Endogenous chemical exchange saturation transfer (CEST) effects of
protons resonating near to water
protons are always diluted by competing effects such as direct water saturation and semi-solid magnetization transfer (MT). This leads to unwanted T2 and MT signal contributions that contaminate the observed CEST signal. Furthermore, all CEST effects appear to be scaled by the T1 relaxation time of the mediating water pool. As MT, T1 and T2 are also altered in
tumor regions, a recently published correction algorithm yielding the apparent exchange-dependent relaxation AREX, is used to evaluate in vivo CEST effects. This study focuses on CEST effects of
amides (3.5ppm) and Nuclear-Overhauser-mediated saturation transfer (NOE, -3.5ppm) that can be properly isolated at 7T. These were obtained in 10
glioblastoma patients, and this is the first comprehensive study where AREX is applied in human brain as well as in human
glioblastoma.
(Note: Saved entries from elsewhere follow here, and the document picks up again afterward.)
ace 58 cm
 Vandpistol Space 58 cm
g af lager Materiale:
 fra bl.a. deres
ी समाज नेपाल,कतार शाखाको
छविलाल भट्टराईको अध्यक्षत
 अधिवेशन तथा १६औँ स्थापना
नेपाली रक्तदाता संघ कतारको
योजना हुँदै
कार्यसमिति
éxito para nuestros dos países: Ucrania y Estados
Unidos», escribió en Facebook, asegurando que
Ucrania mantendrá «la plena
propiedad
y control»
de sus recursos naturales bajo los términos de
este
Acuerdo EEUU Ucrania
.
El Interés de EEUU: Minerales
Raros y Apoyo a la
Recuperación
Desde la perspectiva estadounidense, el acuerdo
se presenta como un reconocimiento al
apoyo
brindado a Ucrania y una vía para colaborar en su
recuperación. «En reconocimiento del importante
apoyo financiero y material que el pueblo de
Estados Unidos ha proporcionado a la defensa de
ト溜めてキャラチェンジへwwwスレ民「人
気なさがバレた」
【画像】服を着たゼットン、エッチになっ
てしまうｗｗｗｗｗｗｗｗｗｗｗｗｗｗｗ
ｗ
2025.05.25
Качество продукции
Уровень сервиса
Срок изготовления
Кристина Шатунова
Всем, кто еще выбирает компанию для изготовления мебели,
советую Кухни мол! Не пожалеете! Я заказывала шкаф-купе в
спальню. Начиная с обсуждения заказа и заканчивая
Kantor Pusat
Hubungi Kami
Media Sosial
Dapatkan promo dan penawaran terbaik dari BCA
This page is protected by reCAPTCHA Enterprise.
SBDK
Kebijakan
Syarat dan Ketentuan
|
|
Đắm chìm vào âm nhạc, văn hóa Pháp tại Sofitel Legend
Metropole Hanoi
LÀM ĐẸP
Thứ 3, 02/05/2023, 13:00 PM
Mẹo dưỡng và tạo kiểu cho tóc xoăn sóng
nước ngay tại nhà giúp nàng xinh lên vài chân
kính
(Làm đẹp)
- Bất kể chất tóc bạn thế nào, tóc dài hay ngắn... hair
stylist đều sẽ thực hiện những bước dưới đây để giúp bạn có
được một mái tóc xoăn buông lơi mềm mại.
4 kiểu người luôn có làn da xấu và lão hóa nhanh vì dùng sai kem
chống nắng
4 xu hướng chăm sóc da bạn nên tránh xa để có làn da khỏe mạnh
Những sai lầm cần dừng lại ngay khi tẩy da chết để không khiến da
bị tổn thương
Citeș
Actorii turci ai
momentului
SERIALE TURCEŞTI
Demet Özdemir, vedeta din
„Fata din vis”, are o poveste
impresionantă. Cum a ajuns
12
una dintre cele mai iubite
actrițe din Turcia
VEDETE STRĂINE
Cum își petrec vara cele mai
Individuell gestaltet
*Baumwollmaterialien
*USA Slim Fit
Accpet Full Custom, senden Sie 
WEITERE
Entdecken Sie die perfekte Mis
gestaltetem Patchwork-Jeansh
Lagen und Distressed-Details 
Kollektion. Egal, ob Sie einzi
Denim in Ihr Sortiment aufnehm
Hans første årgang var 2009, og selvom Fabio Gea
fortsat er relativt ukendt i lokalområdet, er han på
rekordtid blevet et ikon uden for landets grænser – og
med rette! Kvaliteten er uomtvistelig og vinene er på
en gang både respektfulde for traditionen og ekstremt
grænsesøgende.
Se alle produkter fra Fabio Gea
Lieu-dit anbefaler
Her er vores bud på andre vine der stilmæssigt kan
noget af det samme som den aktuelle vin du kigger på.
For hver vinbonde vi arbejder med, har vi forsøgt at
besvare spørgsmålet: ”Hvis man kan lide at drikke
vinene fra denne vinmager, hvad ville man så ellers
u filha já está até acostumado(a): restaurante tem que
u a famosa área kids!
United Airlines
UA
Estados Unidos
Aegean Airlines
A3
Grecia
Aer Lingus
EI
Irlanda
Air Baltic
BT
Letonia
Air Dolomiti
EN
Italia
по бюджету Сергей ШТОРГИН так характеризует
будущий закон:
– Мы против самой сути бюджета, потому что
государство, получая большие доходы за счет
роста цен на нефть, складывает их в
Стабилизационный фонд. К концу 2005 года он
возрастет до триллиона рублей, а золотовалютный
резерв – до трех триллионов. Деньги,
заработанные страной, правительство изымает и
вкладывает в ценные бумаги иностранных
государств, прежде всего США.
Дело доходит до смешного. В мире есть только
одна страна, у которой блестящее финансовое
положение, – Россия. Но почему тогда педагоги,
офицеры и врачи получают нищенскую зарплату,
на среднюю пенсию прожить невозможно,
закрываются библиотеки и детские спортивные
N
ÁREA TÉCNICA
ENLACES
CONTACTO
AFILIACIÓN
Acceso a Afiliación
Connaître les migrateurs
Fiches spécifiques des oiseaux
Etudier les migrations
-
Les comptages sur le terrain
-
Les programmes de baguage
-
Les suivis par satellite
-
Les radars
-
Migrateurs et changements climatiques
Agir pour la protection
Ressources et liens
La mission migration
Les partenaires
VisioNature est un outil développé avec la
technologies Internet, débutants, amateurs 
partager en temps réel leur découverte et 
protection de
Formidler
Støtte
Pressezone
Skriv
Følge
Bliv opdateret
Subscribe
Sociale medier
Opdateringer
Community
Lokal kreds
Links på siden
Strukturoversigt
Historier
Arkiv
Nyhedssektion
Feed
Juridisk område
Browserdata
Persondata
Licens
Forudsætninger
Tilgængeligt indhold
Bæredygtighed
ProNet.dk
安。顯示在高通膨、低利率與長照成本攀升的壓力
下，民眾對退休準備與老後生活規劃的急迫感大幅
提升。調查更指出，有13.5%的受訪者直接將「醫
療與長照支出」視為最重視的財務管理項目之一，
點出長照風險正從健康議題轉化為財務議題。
The correction of CEST effects alters the contrast significantly: after correction, the CEST effect of
amides does not show significant contrast between contrast enhancing
tumor regions and normal tissue, whereas NOE drops significantly in the
tumor area. In addition, new features in the AREX contrasts are visible. This suggests that previous CEST approaches might not have shown pure CEST effects, but rather water relaxation shine-through effects. Our insights help to improve understanding of the CEST effect changes in
tumors and correlations on a cellular and molecular level.